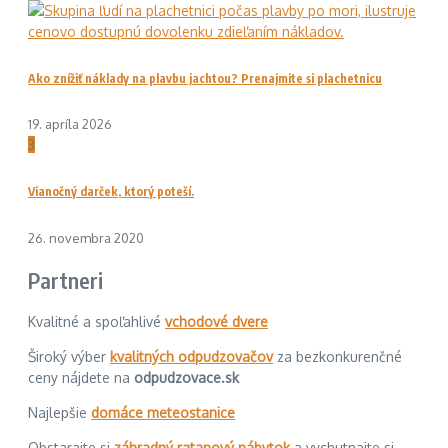
Ako znížiť náklady na plavbu jachtou? Prenajmite si plachetnicu
19. apríla 2026
3
Vianočný darček, ktorý poteší.
26. novembra 2020
Partneri
Kvalitné a spoľahlivé
vchodové dvere
Široký výber
kvalitných odpudzovačov
za bezkonkurenčné
ceny nájdete na
odpudzovace.sk
Najlepšie
domáce meteostanice
Obstarajte si
záhradný ratanový nábytok
a vychutnajte si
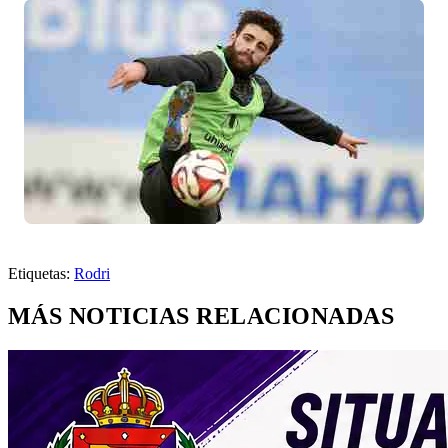
Etiquetas:
Rodri
MÁS NOTICIAS RELACIONADAS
━━━━━━━━━━━━━━━━━━━━
YOUR TASK>
Output each entry above word for word. The pictures stay out.

RESULT FOR THIS TASK>
Ako znížiť náklady na plavbu jachtou? Prenajmite si plachetnicu
19. apríla 2026
3
Vianočný darček, ktorý poteší.
26. novembra 2020
Partneri
Kvalitné a spoľahlivé
vchodové dvere
Široký výber
kvalitných odpudzovačov
za bezkonkurenčné
ceny nájdete na
odpudzovace.sk
Najlepšie
domáce meteostanice
Obstarajte si
záhradný ratanový nábytok
a vychutnajte si
Etiquetas:
Rodri
MÁS NOTICIAS RELACIONADAS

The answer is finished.